CAMPAGNE-EXÉCUTIONS-DE-PRISONNIERS-EN-IRANDurant les 3 premiers mois de la présidence de Hassan Rouhani, 200 détenus, dont deux prisonniers politiques kurdes ont été exécutés et 7 autres récemment condamnés à mort. Depuis que le président iranien a pris ses fonctions en août dernier, on assiste à une spectaculaire augmentation des exécutions (200 depuis août 2013 et 278 depuis son élection en juin 2013).

Déjà, en octobre dernier, l’organisation International Campaign for Human Rights in Iran et le Iran Human Rights Documentation Center ont appelé ensemble à un memorandum d’urgence au sujet de l’accroissement dramatique de l’application des peines de mort : « Il est paradoxal que, dans le même temps où les relations entre l’Iran et la communauté internationale s’améliorent, le nombre des exécutions augmente en Iran. Beaucoup de ces prisonniers qui sont dans les couloirs de la mort sont soumis à des tortures, des confessions forcées et des procès irréguliers. Exiger l’arrêt de ces exécutions et le respect de la loi devrait être au sommet de l’ordre du jour dans le dialogue entre la communauté internationale et l’Iran. » (Mahmood Amiry-Moghaddam, porte-parole de Iran Human Rights.

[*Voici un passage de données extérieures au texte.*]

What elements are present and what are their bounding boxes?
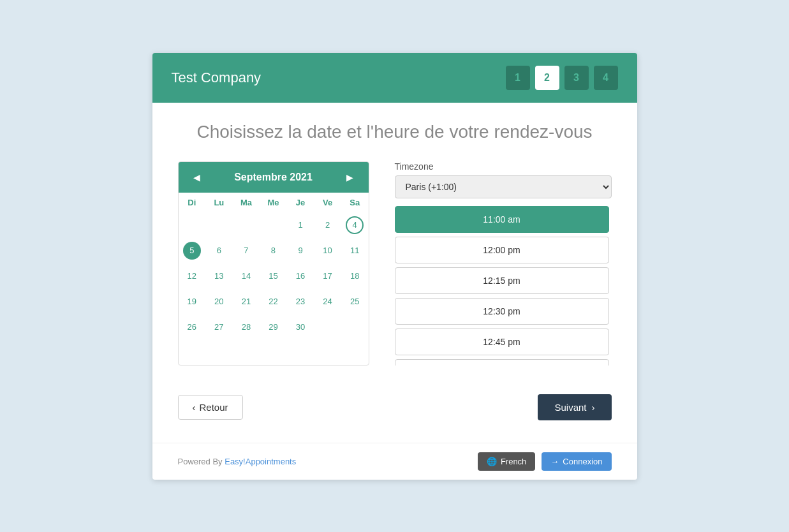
calendar-row: 5 6 7 8 9 10 11 — [179, 238, 369, 263]
day-cell[interactable]: 22 — [260, 289, 287, 314]
day-cell[interactable]: 10 — [314, 238, 341, 263]
day-cell[interactable]: 8 — [260, 238, 287, 263]
back-label: Retour — [200, 402, 228, 413]
next-label: Suivant — [554, 402, 586, 413]
page-title: Choisissez la date et l'heure de votre r… — [178, 122, 612, 142]
empty-cell — [314, 314, 341, 340]
header: Test Company 1 2 3 4 — [152, 53, 637, 103]
time-slot-1200pm[interactable]: 12:00 pm — [395, 237, 609, 263]
content-area: Choisissez la date et l'heure de votre r… — [152, 103, 637, 443]
day-cell[interactable]: 19 — [179, 289, 206, 314]
powered-by-text: Powered By — [178, 457, 223, 466]
chevron-left-icon: ‹ — [193, 402, 196, 413]
footer-actions: 🌐 French → Connexion — [478, 452, 612, 471]
step-4-indicator[interactable]: 4 — [594, 66, 618, 90]
timezone-select[interactable]: Paris (+1:00) London (+0:00) New York (-… — [395, 175, 612, 198]
next-month-button[interactable]: ▶ — [341, 170, 358, 185]
day-cell[interactable]: 17 — [314, 263, 341, 289]
easy-appointments-link[interactable]: Easy!Appointments — [225, 457, 296, 466]
weekday-sa: Sa — [341, 193, 369, 212]
powered-by: Powered By Easy!Appointments — [178, 457, 297, 466]
day-cell[interactable]: 11 — [341, 238, 369, 263]
time-slot-1230pm[interactable]: 12:30 pm — [395, 298, 609, 325]
day-cell[interactable]: 26 — [179, 314, 206, 340]
empty-cell — [233, 212, 260, 238]
chevron-right-icon: › — [592, 402, 595, 413]
calendar-row: 1 2 4 — [179, 212, 369, 238]
language-icon: 🌐 — [487, 457, 497, 466]
day-cell[interactable]: 27 — [205, 314, 233, 340]
step-3-indicator[interactable]: 3 — [564, 66, 589, 90]
day-cell[interactable]: 9 — [287, 238, 314, 263]
day-cell[interactable]: 24 — [314, 289, 341, 314]
day-cell[interactable]: 2 — [314, 212, 341, 238]
back-button[interactable]: ‹ Retour — [178, 395, 243, 420]
footer: Powered By Easy!Appointments 🌐 French → … — [152, 443, 637, 480]
calendar-row: 26 27 28 29 30 — [179, 314, 369, 340]
calendar-month-label: Septembre 2021 — [234, 172, 313, 183]
company-title: Test Company — [172, 70, 262, 86]
time-area: Timezone Paris (+1:00) London (+0:00) Ne… — [395, 161, 612, 366]
step-indicators: 1 2 3 4 — [506, 66, 618, 90]
calendar-grid: Di Lu Ma Me Je Ve Sa — [179, 193, 369, 340]
login-icon: → — [550, 457, 559, 466]
day-cell[interactable]: 28 — [233, 314, 260, 340]
day-cell[interactable]: 30 — [287, 314, 314, 340]
time-slot-1245pm[interactable]: 12:45 pm — [395, 329, 609, 355]
day-cell-selected[interactable]: 5 — [179, 238, 206, 263]
weekday-lu: Lu — [205, 193, 233, 212]
day-cell[interactable]: 15 — [260, 263, 287, 289]
time-slots-container: 11:00 am 12:00 pm 12:15 pm 12:30 pm 12:4… — [395, 206, 612, 366]
booking-modal: Test Company 1 2 3 4 Choisissez la date … — [152, 53, 637, 480]
weekday-me: Me — [260, 193, 287, 212]
day-cell[interactable]: 21 — [233, 289, 260, 314]
bottom-nav: ‹ Retour Suivant › — [178, 385, 612, 430]
day-cell[interactable]: 12 — [179, 263, 206, 289]
prev-month-button[interactable]: ◀ — [188, 170, 205, 185]
calendar-header: ◀ Septembre 2021 ▶ — [179, 162, 369, 193]
time-slot-100pm[interactable]: 1:00 pm — [395, 359, 609, 366]
empty-cell — [260, 212, 287, 238]
time-slot-1100am[interactable]: 11:00 am — [395, 206, 609, 233]
timezone-label: Timezone — [395, 161, 612, 172]
day-cell[interactable]: 1 — [287, 212, 314, 238]
day-cell[interactable]: 13 — [205, 263, 233, 289]
weekday-ma: Ma — [233, 193, 260, 212]
day-cell[interactable]: 4 — [341, 212, 369, 238]
day-cell[interactable]: 20 — [205, 289, 233, 314]
day-cell[interactable]: 29 — [260, 314, 287, 340]
day-cell[interactable]: 23 — [287, 289, 314, 314]
step-1-indicator[interactable]: 1 — [506, 66, 530, 90]
day-cell[interactable]: 16 — [287, 263, 314, 289]
connexion-label: Connexion — [563, 457, 602, 466]
day-cell[interactable]: 7 — [233, 238, 260, 263]
time-slot-1215pm[interactable]: 12:15 pm — [395, 267, 609, 294]
day-cell[interactable]: 6 — [205, 238, 233, 263]
login-button[interactable]: → Connexion — [542, 452, 611, 471]
weekday-je: Je — [287, 193, 314, 212]
day-cell[interactable]: 18 — [341, 263, 369, 289]
next-button[interactable]: Suivant › — [538, 394, 611, 420]
calendar-row: 19 20 21 22 23 24 25 — [179, 289, 369, 314]
empty-cell — [341, 314, 369, 340]
french-label: French — [501, 457, 526, 466]
weekday-di: Di — [179, 193, 206, 212]
weekday-ve: Ve — [314, 193, 341, 212]
day-cell[interactable]: 25 — [341, 289, 369, 314]
empty-cell — [179, 212, 206, 238]
day-cell[interactable]: 14 — [233, 263, 260, 289]
calendar: ◀ Septembre 2021 ▶ Di Lu Ma Me Je Ve Sa — [178, 161, 369, 366]
picker-area: ◀ Septembre 2021 ▶ Di Lu Ma Me Je Ve Sa — [178, 161, 612, 366]
empty-cell — [205, 212, 233, 238]
calendar-row: 12 13 14 15 16 17 18 — [179, 263, 369, 289]
step-2-indicator[interactable]: 2 — [535, 66, 559, 90]
language-button[interactable]: 🌐 French — [478, 452, 535, 471]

Le 8 novembre, la Coalition mondiale contre la peine de mort a publié une déclaration condamnant ces exécutions « arbitraires » et appelé aussi la communauté internationale à inscrire en priorité dans leur agenda la question de la peine de mort en Iran.

En dehors des détenus condamnés pour « trafic de drogue »( la plupart étant tous, comme par hasard, ressortissants de minorités ethniques persécutées, comme les Baloutches ou les Arabes de l’Ahwaz), la majorité est composée de militants et de prisonniers politiques kurdes. Dans la dernière décade d’octobre, 40 personnes ont été ainsi pendues dans plusieurs villes du pays, et durant les seuls jours du 3 et 4 novembre, 12 prisonniers ont été exécutés. Parmi eux, Shirko Moarefi, un prisonnier politique kurde âgé de 34 ans, a été pendu le 4 novembre dans la prison de Saghez. Il avait été convaincu d’être un « ennemi de Dieu » le 1er novembre 2007 et, en raison des pressions internationales avait jusqu’ici échappé à l’application de sa sentence, confirmée le 14 novembre 2009 et le 1er mai 2011.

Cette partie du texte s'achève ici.